Keadilan Hakiki dengan Islam

Agama Islam diturunkan oleh Allah SWT untuk mewujudkan kemaslahatan hidup manusia secara individual maupun masyarakat dengan hukum-hukumnya yang ideal. Hukum Islam tidak  membedakan keadaan sosial masyarakat, apapun perkaranya akan dihukumi sesuai syariat Islam. 

Perintah berbuat adil dan menegakan kebenaran sebagaimana dalam firman-Nya, "Sesungguhnya Allah menyuruh kamu menyampaikan amanat kepada yang berhak menerimanya, dan (menyuruh kamu) apabila menetapkan hukum diantara manusia supaya kamu menetapkan dengan adil.” (Q.S. An-Nisa [4]: 58)

Dalam sistem pemerintahan Islam, hukum harus merujuk pada al-Qur’an dan as-Sunnah, sehingga manusia tidak bisa megubahnya sesuai kehendak. Gambaran keadilan yang terpancar dari syariat Islam adalah tidak adanya istilah kebal hukum, semua diperlakukan sama sebagai warga negara. 

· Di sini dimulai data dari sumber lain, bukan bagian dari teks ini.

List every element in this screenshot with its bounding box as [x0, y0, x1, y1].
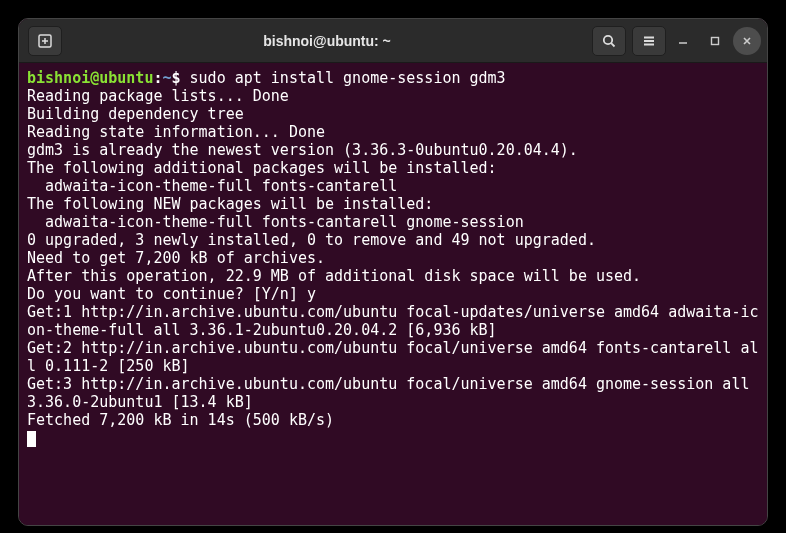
output-line: Do you want to continue? [Y/n] y [27, 285, 316, 303]
terminal-content[interactable]: bishnoi@ubuntu:~$ sudo apt install gnome… [19, 63, 767, 525]
menu-button[interactable] [632, 26, 666, 56]
output-line: Fetched 7,200 kB in 14s (500 kB/s) [27, 411, 334, 429]
window-controls [669, 27, 761, 55]
output-line: Get:3 http://in.archive.ubuntu.com/ubunt… [27, 375, 759, 411]
output-line: Reading package lists... Done [27, 87, 289, 105]
output-line: The following additional packages will b… [27, 159, 497, 177]
output-line: Get:1 http://in.archive.ubuntu.com/ubunt… [27, 303, 759, 339]
window-title: bishnoi@ubuntu: ~ [65, 33, 589, 49]
output-line: 0 upgraded, 3 newly installed, 0 to remo… [27, 231, 596, 249]
output-line: Building dependency tree [27, 105, 244, 123]
output-line: After this operation, 22.9 MB of additio… [27, 267, 641, 285]
prompt-user-host: bishnoi@ubuntu [27, 69, 153, 87]
search-button[interactable] [592, 26, 626, 56]
cursor-icon [27, 431, 36, 447]
output-line: adwaita-icon-theme-full fonts-cantarell [27, 177, 397, 195]
svg-point-1 [604, 35, 612, 43]
output-line: Reading state information... Done [27, 123, 325, 141]
maximize-button[interactable] [701, 27, 729, 55]
output-line: The following NEW packages will be insta… [27, 195, 433, 213]
output-line: adwaita-icon-theme-full fonts-cantarell … [27, 213, 524, 231]
output-line: gdm3 is already the newest version (3.36… [27, 141, 578, 159]
output-line: Get:2 http://in.archive.ubuntu.com/ubunt… [27, 339, 759, 375]
prompt-dollar: $ [172, 69, 181, 87]
output-line: Need to get 7,200 kB of archives. [27, 249, 325, 267]
prompt-path: ~ [162, 69, 171, 87]
svg-rect-2 [712, 37, 719, 44]
titlebar: bishnoi@ubuntu: ~ [19, 19, 767, 63]
terminal-window: bishnoi@ubuntu: ~ bishnoi@ubuntu:~$ sudo… [18, 18, 768, 526]
new-tab-button[interactable] [28, 26, 62, 56]
close-button[interactable] [733, 27, 761, 55]
minimize-button[interactable] [669, 27, 697, 55]
command-text: sudo apt install gnome-session gdm3 [181, 69, 506, 87]
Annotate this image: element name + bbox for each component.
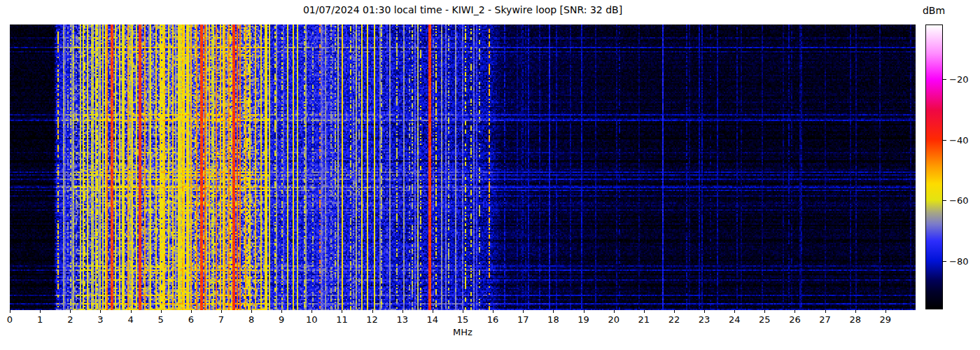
x-tick <box>131 310 132 313</box>
x-tick-label: 27 <box>819 314 831 325</box>
x-tick-label: 18 <box>547 314 559 325</box>
x-tick-label: 10 <box>306 314 318 325</box>
colorbar-tick-label: −60 <box>949 195 968 206</box>
x-tick <box>855 310 856 313</box>
x-tick <box>523 310 524 313</box>
spectrogram-figure: 01/07/2024 01:30 local time - KIWI_2 - S… <box>0 0 980 350</box>
x-tick <box>463 310 463 313</box>
x-tick-label: 23 <box>699 314 710 325</box>
x-tick-label: 16 <box>487 314 499 325</box>
x-tick-label: 2 <box>67 314 73 325</box>
x-axis-label: MHz <box>10 327 916 337</box>
x-tick <box>191 310 192 313</box>
colorbar-tick-label: −80 <box>949 255 968 266</box>
x-tick <box>40 310 41 313</box>
x-tick <box>433 310 433 313</box>
x-tick-label: 22 <box>668 314 680 325</box>
x-tick-label: 28 <box>849 314 861 325</box>
x-tick <box>221 310 222 313</box>
x-tick <box>10 310 10 313</box>
x-tick <box>70 310 71 313</box>
x-tick <box>402 310 403 313</box>
colorbar <box>925 24 943 309</box>
waterfall-plot <box>10 24 916 310</box>
x-tick-label: 21 <box>638 314 650 325</box>
x-tick-label: 7 <box>218 314 224 325</box>
x-tick <box>794 310 795 313</box>
x-tick <box>312 310 312 313</box>
colorbar-tick <box>943 261 946 262</box>
colorbar-tick <box>943 140 946 141</box>
x-tick-label: 5 <box>158 314 164 325</box>
x-tick-label: 3 <box>97 314 103 325</box>
x-tick-label: 26 <box>789 314 801 325</box>
x-tick-label: 14 <box>427 314 439 325</box>
x-tick-label: 24 <box>729 314 741 325</box>
x-tick-label: 0 <box>7 314 13 325</box>
x-tick <box>372 310 373 313</box>
x-tick-label: 17 <box>517 314 529 325</box>
colorbar-tick-label: −20 <box>949 74 968 84</box>
x-tick-label: 8 <box>248 314 254 325</box>
x-tick <box>584 310 584 313</box>
x-tick-label: 19 <box>578 314 589 325</box>
x-tick <box>342 310 342 313</box>
x-tick <box>764 310 765 313</box>
x-tick <box>281 310 282 313</box>
x-tick-label: 6 <box>188 314 194 325</box>
x-tick-label: 29 <box>880 314 892 325</box>
x-tick-label: 4 <box>127 314 133 325</box>
x-tick-label: 20 <box>608 314 620 325</box>
colorbar-tick <box>943 79 946 80</box>
x-tick <box>674 310 675 313</box>
colorbar-tick-label: −40 <box>949 134 968 145</box>
x-tick-label: 13 <box>396 314 408 325</box>
x-tick <box>644 310 645 313</box>
x-tick <box>493 310 493 313</box>
x-tick <box>614 310 615 313</box>
chart-title: 01/07/2024 01:30 local time - KIWI_2 - S… <box>10 4 916 15</box>
x-tick-label: 9 <box>279 314 284 325</box>
x-tick <box>734 310 735 313</box>
x-tick-label: 25 <box>759 314 771 325</box>
x-tick-label: 11 <box>336 314 348 325</box>
waterfall-canvas <box>10 24 916 310</box>
x-tick <box>886 310 886 313</box>
x-tick-label: 1 <box>37 314 43 325</box>
x-tick <box>100 310 101 313</box>
x-tick <box>825 310 826 313</box>
colorbar-tick <box>943 200 946 201</box>
x-tick <box>704 310 705 313</box>
x-tick-label: 12 <box>366 314 378 325</box>
x-tick <box>553 310 554 313</box>
x-tick <box>161 310 162 313</box>
x-tick-label: 15 <box>457 314 469 325</box>
colorbar-label: dBm <box>911 5 956 16</box>
x-tick <box>251 310 252 313</box>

Begitu pula ketika melakukan pelanggaran syariat secara nyata, sanksi diberlakukan sama tanpa memandang kawan atau lawan. Sanksi ini memberi efek jera bagi  pelaku pelanggaran, sehingga tidak timbul kekacauan di tengah masyarakat akibat kecemburuan sosial maupun hal lainnya.

Penegakan keadilan adalah keharusan yang wajib dilaksanakan, bukan berbuat dzalim seenaknya. Keadilan Islam menciptakan kedamaian dan kebahagiaan hingga kebaikan senantiasa menyertai kehidupan manusia. 

Untuk itu, sudah saatnya kita memperjuangkan Islam agar tidak lagi merasakan ketidakadilan produk manusia yang tidak amanah. Dengan tegaknya Islam, akan tercipta kedamaian dan kesejahteraan yang sempurna. Wallahu a’lam bi shawwab.